In the digital world, we leave a trail of photos, videos, conversations, and other information that can be easily obtained and posted online for everyone to see forever. For journalists trying to hold governments and corporations accountable, this information can be helpful in exposing wrongdoing. For private citizens and celebrities, however, the online publication of personal information can be devastating. In the complicated information age, how do we balance the public’s right to know with the individual’s right to privacy?
David Cuillier is director of the UA School of Journalism, where he teaches and researches media law, access to government records, data analysis, and public affairs reporting. He is former president of the Society of Professional Journalists and co-author of “Transparency 2.0: Digital Data and Privacy in a Wired World.”
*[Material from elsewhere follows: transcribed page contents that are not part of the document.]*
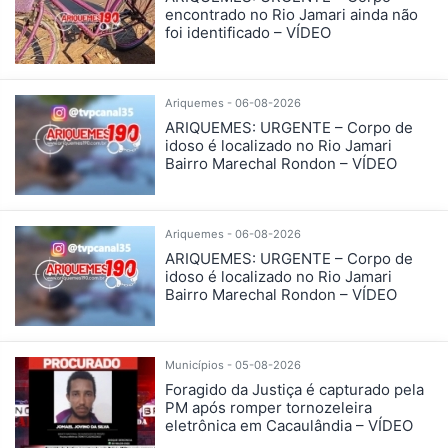
encontrado no Rio Jamari ainda não
foi identificado – VÍDEO
Ariquemes - 06-08-2026
ARIQUEMES: URGENTE – Corpo de
idoso é localizado no Rio Jamari
Bairro Marechal Rondon – VÍDEO
Ariquemes - 06-08-2026
ARIQUEMES: URGENTE – Corpo de
idoso é localizado no Rio Jamari
Bairro Marechal Rondon – VÍDEO
Municípios - 05-08-2026
Foragido da Justiça é capturado pela
PM após romper tornozeleira
eletrônica em Cacaulândia – VÍDEO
Emma Llansó is director of the Free Expression Project with the Center for Democracy and Technology (CDT), which works to promote law and policy that support users’ free expression rights in the United States and around the world. She leads CDT’s work in advancing speech-protective policies aimed at ensuring that online expression receives the highest level of protection under the First Amendment.
Jack Gillum is an Associated Press reporter for the Washington, D.C. investigations desk covering privacy, technology, and surveillance. He relies on databases and programming to sift through the massive world of information. He broke the story that Hillary Clinton used a private email server at her home and he mined information on Instagram to track Illinois Rep. Aaron Schock's spending. While at USA Today, he pursued data-driven investigations into standardized test cheating. He has also reported for the Arizona Daily Star in Tucson, his hometown.